“Deborah sent for Barak and said to him, “The LORD, the God of Israel, commands you: ‘Go, take with you ten thousand men and lead the way to Mount Tabor. I will lure the commander of the enemy army, with his chariots and his troops and give him into your hands.'” Barak said to Deborah, “If you go with me, I will go; but if you don’t go with me, I won’t go.” “Very well,” Deborah said, “I will go with you. But because of the way you are going about this, the honor will not be yours, for the LORD will hand the enemy over to a woman.” Judges 4: 6-9
Why is it that Barak is named in Hebrews 11 as a hero of faith instead of Deborah? Readers may be bothered by Barak’s reluctance to go to battle without Deborah. His hesitation seems to make him “less manly.” According to Barbara and Allan Pease in Why Men Don’t Listen and Women Can’t Read Maps, men do not like to ask for help. There are many jokes about mens reluctance to stop and ask for directions. Men prefer independence and enjoy the challenge in solving their own problems. Meanwhile, in “woman culture” it is not a threat to ask for help. As a matter of fact, many women ask for help and offer it as a way to build relationships. In this story, Deborah and Barak clearly do not fit the common gender stereotypes.

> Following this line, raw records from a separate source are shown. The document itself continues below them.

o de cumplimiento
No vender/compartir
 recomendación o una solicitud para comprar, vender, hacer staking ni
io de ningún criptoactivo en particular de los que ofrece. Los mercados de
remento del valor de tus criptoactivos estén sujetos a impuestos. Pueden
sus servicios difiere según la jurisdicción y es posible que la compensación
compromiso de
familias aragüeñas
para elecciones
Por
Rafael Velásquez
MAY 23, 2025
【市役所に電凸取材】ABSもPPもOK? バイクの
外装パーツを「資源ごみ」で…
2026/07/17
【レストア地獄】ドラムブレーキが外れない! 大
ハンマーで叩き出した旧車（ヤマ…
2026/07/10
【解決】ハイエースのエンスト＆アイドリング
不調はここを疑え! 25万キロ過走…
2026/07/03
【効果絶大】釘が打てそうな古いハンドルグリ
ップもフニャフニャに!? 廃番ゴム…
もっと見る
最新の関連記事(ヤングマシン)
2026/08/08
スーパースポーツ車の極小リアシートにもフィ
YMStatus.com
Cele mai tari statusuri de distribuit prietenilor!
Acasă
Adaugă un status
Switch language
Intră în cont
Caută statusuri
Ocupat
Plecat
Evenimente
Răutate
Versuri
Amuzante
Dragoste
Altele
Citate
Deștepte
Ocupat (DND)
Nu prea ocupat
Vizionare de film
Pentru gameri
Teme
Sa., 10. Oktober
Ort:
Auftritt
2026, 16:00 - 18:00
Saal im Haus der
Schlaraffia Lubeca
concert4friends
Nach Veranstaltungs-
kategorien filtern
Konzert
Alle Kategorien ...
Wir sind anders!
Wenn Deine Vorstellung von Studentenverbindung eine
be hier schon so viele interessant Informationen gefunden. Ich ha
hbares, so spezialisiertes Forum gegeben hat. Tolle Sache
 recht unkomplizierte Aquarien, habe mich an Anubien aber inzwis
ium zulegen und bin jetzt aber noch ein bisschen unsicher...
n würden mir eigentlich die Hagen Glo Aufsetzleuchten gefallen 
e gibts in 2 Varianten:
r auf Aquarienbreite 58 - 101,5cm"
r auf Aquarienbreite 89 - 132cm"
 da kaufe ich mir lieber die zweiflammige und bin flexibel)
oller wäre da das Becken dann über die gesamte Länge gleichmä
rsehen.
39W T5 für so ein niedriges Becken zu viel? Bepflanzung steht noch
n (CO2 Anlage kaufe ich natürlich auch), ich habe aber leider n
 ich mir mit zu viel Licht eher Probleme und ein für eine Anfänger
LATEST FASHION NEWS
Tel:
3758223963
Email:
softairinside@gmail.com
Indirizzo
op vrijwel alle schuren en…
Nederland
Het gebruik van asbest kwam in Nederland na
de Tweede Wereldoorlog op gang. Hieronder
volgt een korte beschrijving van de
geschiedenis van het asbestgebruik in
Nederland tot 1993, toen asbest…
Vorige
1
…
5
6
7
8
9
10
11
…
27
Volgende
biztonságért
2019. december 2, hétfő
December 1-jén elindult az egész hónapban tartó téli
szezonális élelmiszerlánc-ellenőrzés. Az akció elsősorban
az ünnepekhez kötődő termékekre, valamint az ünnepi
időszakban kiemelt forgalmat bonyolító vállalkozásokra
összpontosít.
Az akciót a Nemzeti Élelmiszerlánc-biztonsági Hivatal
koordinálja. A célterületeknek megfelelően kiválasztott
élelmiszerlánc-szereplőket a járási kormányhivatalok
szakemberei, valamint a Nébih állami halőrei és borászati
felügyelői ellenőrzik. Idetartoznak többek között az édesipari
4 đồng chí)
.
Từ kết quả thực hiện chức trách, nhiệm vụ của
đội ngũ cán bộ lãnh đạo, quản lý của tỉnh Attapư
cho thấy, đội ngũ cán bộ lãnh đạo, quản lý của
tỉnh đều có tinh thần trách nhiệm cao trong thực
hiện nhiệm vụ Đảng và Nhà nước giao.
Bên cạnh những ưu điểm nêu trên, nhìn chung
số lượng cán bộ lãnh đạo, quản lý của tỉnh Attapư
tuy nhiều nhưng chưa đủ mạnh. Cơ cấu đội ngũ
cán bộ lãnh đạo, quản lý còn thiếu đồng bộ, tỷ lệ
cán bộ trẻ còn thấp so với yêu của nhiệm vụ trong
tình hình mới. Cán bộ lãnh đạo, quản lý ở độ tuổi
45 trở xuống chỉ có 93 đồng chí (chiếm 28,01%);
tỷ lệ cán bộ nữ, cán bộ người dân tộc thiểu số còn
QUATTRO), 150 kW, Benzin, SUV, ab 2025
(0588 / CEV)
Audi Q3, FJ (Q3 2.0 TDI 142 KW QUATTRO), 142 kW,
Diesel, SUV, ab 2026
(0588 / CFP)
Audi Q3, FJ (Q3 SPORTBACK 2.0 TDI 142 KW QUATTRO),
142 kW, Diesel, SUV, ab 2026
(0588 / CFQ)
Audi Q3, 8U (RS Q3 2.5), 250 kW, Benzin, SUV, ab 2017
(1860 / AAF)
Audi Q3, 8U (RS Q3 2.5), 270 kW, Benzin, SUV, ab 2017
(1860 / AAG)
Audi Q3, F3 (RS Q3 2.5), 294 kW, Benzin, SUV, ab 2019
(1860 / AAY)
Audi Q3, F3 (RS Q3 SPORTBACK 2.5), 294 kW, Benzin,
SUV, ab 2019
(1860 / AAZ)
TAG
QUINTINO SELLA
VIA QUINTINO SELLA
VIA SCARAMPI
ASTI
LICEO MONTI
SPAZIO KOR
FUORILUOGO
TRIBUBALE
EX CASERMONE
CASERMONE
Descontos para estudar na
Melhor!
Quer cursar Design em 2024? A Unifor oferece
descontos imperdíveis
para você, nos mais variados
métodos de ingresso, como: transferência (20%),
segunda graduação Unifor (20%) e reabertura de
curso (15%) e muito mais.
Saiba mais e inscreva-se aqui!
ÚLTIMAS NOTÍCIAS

In Barak’s defense, he had good reason to be afraid. The enemy had nine hundred iron chariots! Plus, the Old Testament prophets and judges played a major role in battle. They mustered and inspired the troops. Prophets such as Elijah and Elisha were called “Israels chariot and cavalry.” Barak’s request that Deborah, the prophetess, would accompany him is quite reasonable. Barak did not seem to be concerned that Deborah was a woman. As a matter of fact, it was Deborah who made the observation that “the honor will not be yours, for the LORD will hand the enemy over to a woman.”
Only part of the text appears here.